- _Problem details_:
For this exercise, reproduce only the lines from the one holding "dengan Media" through the final line of the data below, exactly, and omit pictures.

Saved data entries:
--------
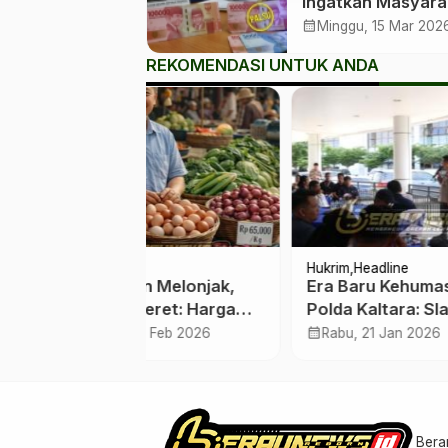
Ingatkan Masyara
Waspada Peredar
calendar_month
Minggu, 15 Mar 202
Uang Palsu Jelan
REKOMENDASI UNTUK ANDA
Lebaran
Hukrim
Headline
Pariw
n Melonjak,
Era Baru Kehumasan
Keja
eret: Harga
Polda Kaltara: Slamet
Dana
alisayan Tak
Wahyudi Pererat Sinergi
Pem
calendar_month
calendar_month
2 Feb 2026
Rabu, 21 Jan 2026
Jum
i
dengan Media
Bera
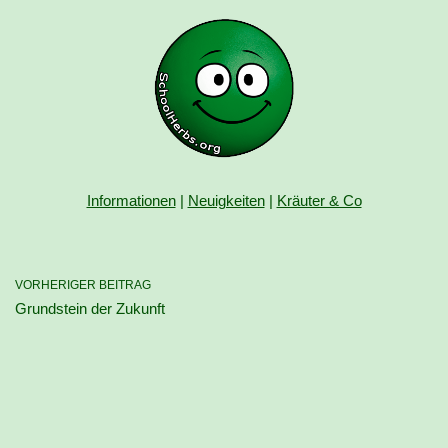
Informationen
|
Neuigkeiten
|
Kräuter & Co
VORHERIGER BEITRAG
Grundstein der Zukunft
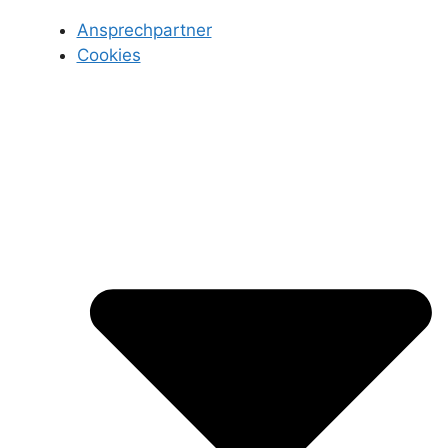
Ansprechpartner
Cookies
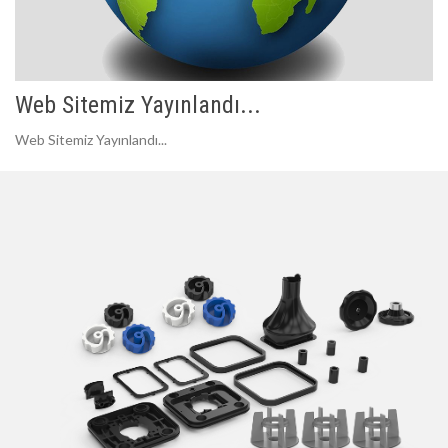
Web Sitemiz Yayınlandı...
Web Sitemiz Yayınlandı...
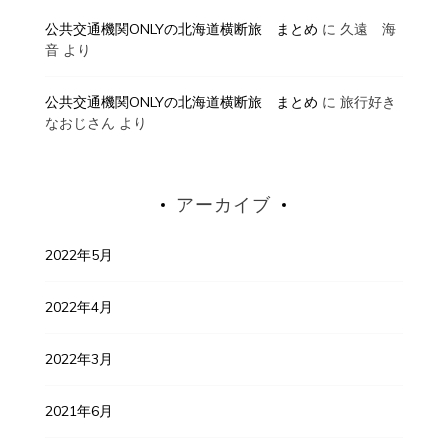
公共交通機関ONLYの北海道横断旅 まとめ
に
久遠 海
音
より
公共交通機関ONLYの北海道横断旅 まとめ
に
旅行好き
なおじさん
より
アーカイブ
2022年5月
2022年4月
2022年3月
2021年6月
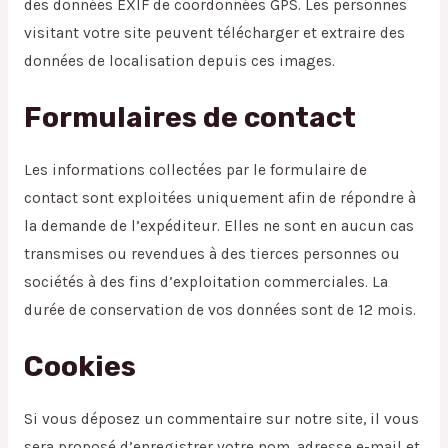
des données EXIF de coordonnées GPS. Les personnes
visitant votre site peuvent télécharger et extraire des
données de localisation depuis ces images.
Formulaires de contact
Les informations collectées par le formulaire de
contact sont exploitées uniquement afin de répondre à
la demande de l’expéditeur. Elles ne sont en aucun cas
transmises ou revendues à des tierces personnes ou
sociétés à des fins d’exploitation commerciales. La
durée de conservation de vos données sont de 12 mois.
Cookies
Si vous déposez un commentaire sur notre site, il vous
sera proposé d’enregistrer votre nom, adresse e-mail et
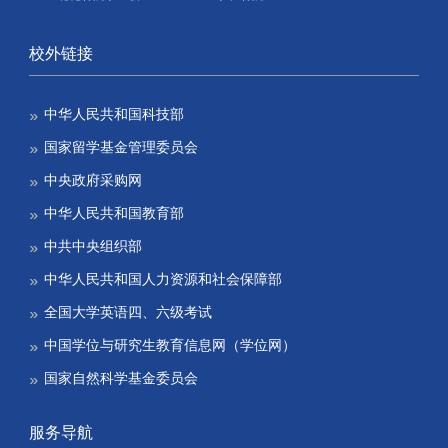
校外链接
中华人民共和国科技部
国家留学基金管理委员会
中央政府采购网
中华人民共和国教育部
中共中央组织部
中华人民共和国人力资源和社会保障部
全国大学英语四、六级考试
中国学位与研究生教育信息网（学位网）
国家自然科学基金委员会
服务导航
--------
- _Solution to the exercise_:
dengan Media
Bera
Informationen
|
Neuigkeiten
|
Kräuter & Co
VORHERIGER BEITRAG
Grundstein der Zukunft
Ansprechpartner
Cookies
Web Sitemiz Yayınlandı...
Web Sitemiz Yayınlandı...
公共交通機関ONLYの北海道横断旅 まとめ
に
久遠 海
音
より
公共交通機関ONLYの北海道横断旅 まとめ
に
旅行好き
なおじさん
より
アーカイブ
2022年5月
2022年4月
2022年3月
2021年6月
des données EXIF de coordonnées GPS. Les personnes
visitant votre site peuvent télécharger et extraire des
données de localisation depuis ces images.
Formulaires de contact
Les informations collectées par le formulaire de
contact sont exploitées uniquement afin de répondre à
la demande de l’expéditeur. Elles ne sont en aucun cas
transmises ou revendues à des tierces personnes ou
sociétés à des fins d’exploitation commerciales. La
durée de conservation de vos données sont de 12 mois.
Cookies
Si vous déposez un commentaire sur notre site, il vous
sera proposé d’enregistrer votre nom, adresse e-mail et
校外链接
中华人民共和国科技部
国家留学基金管理委员会
中央政府采购网
中华人民共和国教育部
中共中央组织部
中华人民共和国人力资源和社会保障部
全国大学英语四、六级考试
中国学位与研究生教育信息网（学位网）
国家自然科学基金委员会
服务导航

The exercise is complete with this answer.